(Dataset entries)

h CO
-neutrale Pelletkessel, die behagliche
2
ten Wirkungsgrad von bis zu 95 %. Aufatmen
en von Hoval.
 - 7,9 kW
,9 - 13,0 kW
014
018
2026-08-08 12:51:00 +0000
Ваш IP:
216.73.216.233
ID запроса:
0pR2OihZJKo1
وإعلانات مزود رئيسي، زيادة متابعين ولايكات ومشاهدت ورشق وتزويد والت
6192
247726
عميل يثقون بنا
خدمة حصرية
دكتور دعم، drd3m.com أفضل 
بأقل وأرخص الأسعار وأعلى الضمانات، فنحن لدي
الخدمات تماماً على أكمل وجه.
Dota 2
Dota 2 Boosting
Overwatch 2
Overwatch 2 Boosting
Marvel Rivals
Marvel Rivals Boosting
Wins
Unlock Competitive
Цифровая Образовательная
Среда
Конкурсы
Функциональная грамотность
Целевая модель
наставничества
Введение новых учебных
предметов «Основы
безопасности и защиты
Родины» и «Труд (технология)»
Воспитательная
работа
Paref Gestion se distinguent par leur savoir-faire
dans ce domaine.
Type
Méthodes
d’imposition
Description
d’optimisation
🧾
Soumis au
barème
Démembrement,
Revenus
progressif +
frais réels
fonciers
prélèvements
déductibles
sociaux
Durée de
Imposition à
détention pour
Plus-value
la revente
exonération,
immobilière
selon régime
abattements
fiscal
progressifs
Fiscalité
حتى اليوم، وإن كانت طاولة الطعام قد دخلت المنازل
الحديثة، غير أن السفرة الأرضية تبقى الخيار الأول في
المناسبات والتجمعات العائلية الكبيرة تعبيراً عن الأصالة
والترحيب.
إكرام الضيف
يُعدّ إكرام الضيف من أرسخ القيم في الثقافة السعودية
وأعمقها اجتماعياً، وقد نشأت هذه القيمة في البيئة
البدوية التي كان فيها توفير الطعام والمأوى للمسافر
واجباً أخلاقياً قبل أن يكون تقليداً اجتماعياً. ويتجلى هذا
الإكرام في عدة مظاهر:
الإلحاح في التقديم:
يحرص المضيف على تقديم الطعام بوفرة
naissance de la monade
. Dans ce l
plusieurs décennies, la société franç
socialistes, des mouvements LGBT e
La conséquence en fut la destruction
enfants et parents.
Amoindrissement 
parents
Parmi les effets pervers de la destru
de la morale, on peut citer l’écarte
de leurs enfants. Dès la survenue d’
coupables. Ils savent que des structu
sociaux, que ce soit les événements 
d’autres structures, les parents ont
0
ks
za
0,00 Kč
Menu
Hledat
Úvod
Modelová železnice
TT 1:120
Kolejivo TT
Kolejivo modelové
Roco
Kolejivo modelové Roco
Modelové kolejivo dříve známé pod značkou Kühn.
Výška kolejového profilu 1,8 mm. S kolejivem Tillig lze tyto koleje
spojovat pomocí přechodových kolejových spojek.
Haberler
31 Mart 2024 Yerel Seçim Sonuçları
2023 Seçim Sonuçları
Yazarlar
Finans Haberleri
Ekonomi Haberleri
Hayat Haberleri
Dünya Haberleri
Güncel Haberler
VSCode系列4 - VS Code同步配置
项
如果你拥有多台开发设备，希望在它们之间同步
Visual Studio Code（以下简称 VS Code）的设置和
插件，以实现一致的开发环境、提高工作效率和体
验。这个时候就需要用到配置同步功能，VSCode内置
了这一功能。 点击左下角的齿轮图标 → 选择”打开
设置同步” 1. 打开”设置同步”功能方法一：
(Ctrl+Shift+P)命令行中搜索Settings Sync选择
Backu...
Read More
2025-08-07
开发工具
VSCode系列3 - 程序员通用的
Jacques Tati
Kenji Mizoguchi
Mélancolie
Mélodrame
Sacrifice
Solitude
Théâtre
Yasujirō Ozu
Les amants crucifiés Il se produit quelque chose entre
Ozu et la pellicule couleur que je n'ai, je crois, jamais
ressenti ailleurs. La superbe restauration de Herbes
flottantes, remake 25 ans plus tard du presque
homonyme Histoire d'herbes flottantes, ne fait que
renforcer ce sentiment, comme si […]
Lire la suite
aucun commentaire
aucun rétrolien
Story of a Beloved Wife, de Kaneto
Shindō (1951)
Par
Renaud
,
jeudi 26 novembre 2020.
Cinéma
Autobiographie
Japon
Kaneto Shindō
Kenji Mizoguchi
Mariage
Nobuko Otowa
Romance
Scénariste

---

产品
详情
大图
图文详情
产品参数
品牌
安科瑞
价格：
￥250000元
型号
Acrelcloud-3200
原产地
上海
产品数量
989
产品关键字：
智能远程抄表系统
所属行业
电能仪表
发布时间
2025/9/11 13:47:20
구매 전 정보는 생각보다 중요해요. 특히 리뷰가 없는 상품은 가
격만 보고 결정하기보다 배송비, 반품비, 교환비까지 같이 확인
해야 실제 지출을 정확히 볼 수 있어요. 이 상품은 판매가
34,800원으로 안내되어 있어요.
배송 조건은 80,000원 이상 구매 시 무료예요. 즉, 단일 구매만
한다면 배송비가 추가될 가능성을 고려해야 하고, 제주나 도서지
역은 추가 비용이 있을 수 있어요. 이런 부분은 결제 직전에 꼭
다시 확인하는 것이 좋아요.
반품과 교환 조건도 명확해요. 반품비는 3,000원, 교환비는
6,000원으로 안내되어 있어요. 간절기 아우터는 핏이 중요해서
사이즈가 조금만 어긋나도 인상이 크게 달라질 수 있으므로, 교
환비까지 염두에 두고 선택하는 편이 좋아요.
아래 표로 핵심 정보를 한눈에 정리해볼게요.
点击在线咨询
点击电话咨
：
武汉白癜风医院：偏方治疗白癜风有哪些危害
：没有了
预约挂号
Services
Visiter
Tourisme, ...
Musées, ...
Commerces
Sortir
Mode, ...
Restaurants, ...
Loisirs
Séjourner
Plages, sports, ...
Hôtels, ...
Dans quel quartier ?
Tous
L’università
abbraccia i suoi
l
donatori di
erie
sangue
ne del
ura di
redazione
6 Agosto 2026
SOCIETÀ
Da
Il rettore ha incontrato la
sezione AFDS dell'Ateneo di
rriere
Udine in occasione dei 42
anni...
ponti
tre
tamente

...

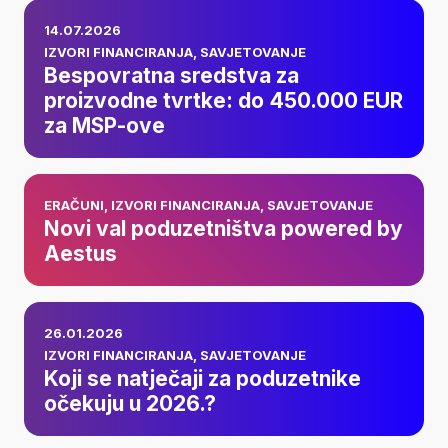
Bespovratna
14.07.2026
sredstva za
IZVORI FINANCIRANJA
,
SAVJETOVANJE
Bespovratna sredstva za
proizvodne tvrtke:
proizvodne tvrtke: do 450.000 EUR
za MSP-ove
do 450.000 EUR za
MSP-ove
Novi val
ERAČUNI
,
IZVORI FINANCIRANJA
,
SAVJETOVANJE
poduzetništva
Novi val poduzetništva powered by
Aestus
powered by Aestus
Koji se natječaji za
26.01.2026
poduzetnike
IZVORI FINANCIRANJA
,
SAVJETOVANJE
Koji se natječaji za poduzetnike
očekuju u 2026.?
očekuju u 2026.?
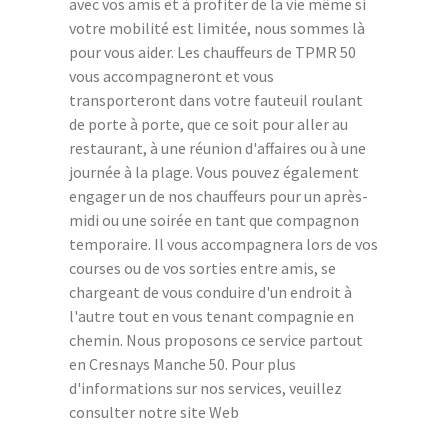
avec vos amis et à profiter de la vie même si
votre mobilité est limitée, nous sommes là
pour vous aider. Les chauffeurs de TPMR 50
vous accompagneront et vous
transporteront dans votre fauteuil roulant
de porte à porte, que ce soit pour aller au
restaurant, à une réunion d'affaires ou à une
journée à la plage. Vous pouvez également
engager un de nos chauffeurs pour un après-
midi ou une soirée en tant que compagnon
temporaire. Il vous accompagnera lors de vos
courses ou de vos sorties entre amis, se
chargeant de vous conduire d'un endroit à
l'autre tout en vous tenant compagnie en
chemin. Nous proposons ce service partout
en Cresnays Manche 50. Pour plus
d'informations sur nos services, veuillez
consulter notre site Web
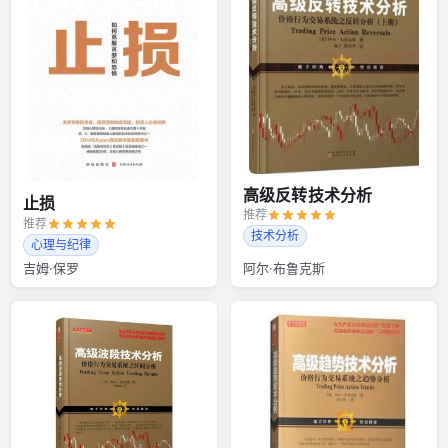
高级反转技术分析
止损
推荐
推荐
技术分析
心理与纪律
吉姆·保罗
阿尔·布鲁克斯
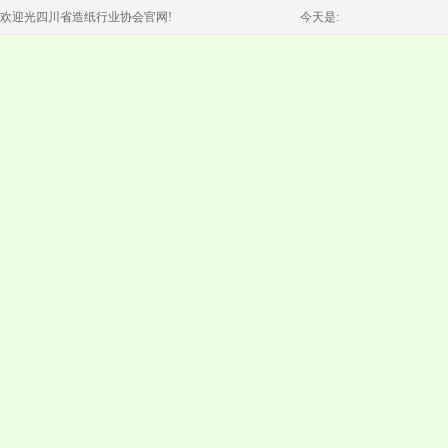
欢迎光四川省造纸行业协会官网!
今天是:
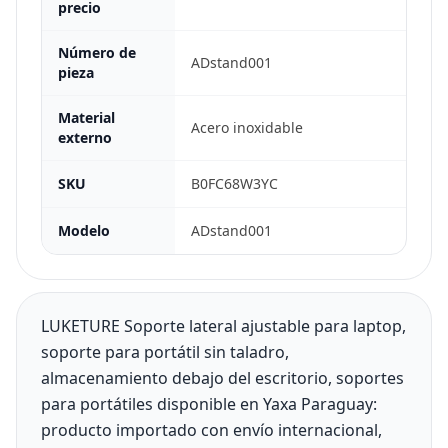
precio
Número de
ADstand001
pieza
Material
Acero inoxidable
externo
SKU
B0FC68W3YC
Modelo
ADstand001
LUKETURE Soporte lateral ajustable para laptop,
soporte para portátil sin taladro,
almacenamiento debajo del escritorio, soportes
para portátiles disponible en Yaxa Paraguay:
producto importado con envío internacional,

Required action -
Set down, exactly as they appear above, all lines from the one that has "وأعمقها اجتماعياً، وقد" down to the one that has "Ozu et la pellicule", including those two and no others.

Answer for the task -
وأعمقها اجتماعياً، وقد نشأت هذه القيمة في البيئة
البدوية التي كان فيها توفير الطعام والمأوى للمسافر
واجباً أخلاقياً قبل أن يكون تقليداً اجتماعياً. ويتجلى هذا
الإكرام في عدة مظاهر:
الإلحاح في التقديم:
يحرص المضيف على تقديم الطعام بوفرة
naissance de la monade
. Dans ce l
plusieurs décennies, la société franç
socialistes, des mouvements LGBT e
La conséquence en fut la destruction
enfants et parents.
Amoindrissement 
parents
Parmi les effets pervers de la destru
de la morale, on peut citer l’écarte
de leurs enfants. Dès la survenue d’
coupables. Ils savent que des structu
sociaux, que ce soit les événements 
d’autres structures, les parents ont
0
ks
za
0,00 Kč
Menu
Hledat
Úvod
Modelová železnice
TT 1:120
Kolejivo TT
Kolejivo modelové
Roco
Kolejivo modelové Roco
Modelové kolejivo dříve známé pod značkou Kühn.
Výška kolejového profilu 1,8 mm. S kolejivem Tillig lze tyto koleje
spojovat pomocí přechodových kolejových spojek.
Haberler
31 Mart 2024 Yerel Seçim Sonuçları
2023 Seçim Sonuçları
Yazarlar
Finans Haberleri
Ekonomi Haberleri
Hayat Haberleri
Dünya Haberleri
Güncel Haberler
VSCode系列4 - VS Code同步配置
项
如果你拥有多台开发设备，希望在它们之间同步
Visual Studio Code（以下简称 VS Code）的设置和
插件，以实现一致的开发环境、提高工作效率和体
验。这个时候就需要用到配置同步功能，VSCode内置
了这一功能。 点击左下角的齿轮图标 → 选择”打开
设置同步” 1. 打开”设置同步”功能方法一：
(Ctrl+Shift+P)命令行中搜索Settings Sync选择
Backu...
Read More
2025-08-07
开发工具
VSCode系列3 - 程序员通用的
Jacques Tati
Kenji Mizoguchi
Mélancolie
Mélodrame
Sacrifice
Solitude
Théâtre
Yasujirō Ozu
Les amants crucifiés Il se produit quelque chose entre
Ozu et la pellicule couleur que je n'ai, je crois, jamais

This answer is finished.